Ya eran las 17 hs, del 31 de Diciembre. Estaba en Chana, un poblado rural costero. Allí, en el límite del camino, encontré un hospedaje familiar, donde me atendieron sus dueños. Tuve un excelente recibimiento de la familia, quienes me ofrecieron mucha charla, mates y por supuesto, buena comida. El lugar, aún desarrollo, permite gozar de casi exclusividad y una paz privilegiada.
Día 14 (27,7 km)
Después de compartir desayuno y unos mates, me despedí de la generosa familia chanense y continué mi caminata. Tuve un día soleado, con bastante viento. Llegué así, por carretera, a la localidad de Chaitén. El pueblo parecía un desierto: no había un solo ser humano en la calle.
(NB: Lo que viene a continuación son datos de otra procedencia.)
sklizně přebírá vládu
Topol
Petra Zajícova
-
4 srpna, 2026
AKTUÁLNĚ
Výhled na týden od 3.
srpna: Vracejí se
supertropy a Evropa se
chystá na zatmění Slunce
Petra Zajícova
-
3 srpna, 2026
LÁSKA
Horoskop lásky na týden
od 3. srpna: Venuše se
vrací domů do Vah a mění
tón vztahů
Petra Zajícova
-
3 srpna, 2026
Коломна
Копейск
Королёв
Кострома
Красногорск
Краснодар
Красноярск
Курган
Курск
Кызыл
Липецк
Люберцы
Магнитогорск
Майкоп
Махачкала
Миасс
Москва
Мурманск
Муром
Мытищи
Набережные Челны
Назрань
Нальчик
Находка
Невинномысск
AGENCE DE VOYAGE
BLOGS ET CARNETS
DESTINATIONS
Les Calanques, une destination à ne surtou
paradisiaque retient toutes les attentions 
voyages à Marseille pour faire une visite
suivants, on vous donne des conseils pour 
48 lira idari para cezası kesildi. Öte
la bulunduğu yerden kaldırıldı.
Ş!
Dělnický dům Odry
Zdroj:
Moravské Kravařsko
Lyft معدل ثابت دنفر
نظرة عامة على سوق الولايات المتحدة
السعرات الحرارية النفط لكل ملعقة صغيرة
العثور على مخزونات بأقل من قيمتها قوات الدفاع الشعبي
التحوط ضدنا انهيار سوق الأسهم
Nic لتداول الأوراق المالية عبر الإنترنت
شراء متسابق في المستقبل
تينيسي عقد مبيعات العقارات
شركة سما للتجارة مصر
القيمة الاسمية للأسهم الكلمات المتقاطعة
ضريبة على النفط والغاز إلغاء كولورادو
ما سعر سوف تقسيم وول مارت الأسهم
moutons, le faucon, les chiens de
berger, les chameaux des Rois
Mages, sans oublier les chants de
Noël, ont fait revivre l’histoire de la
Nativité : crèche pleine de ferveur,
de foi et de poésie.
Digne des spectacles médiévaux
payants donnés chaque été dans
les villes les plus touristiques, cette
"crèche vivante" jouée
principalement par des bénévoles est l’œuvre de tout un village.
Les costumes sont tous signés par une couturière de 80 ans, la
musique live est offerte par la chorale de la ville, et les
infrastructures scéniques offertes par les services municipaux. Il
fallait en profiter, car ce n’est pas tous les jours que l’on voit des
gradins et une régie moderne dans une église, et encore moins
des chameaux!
Paré en un camping con servicios, ubicado en el centro del pueblo. Mi siguiente objetivo sería internarme en la cordillera de los andes, en dirección a la frontera con Argentina, dejando atrás la costa del Pacífico y los bosques de selva valdiviana.
Continua en la sexta parte.
Excelente! Hace mucho no andaba por el blog y encontrar nuevas entradas siempre está bueno. Además la forma en que está escrita hace la lectura muy amena. Me gustó mucho el siguiente pasaje: «Estaba nublado. Enfrente tenía un inmenso bosque, aún húmedo por la lluvia de los días previos. El olor a hojas mojadas y el ambiente cargado de sonidos de aves e insectos me daban la bienvenida al reencuentro de lo salvaje». Abrazo grande!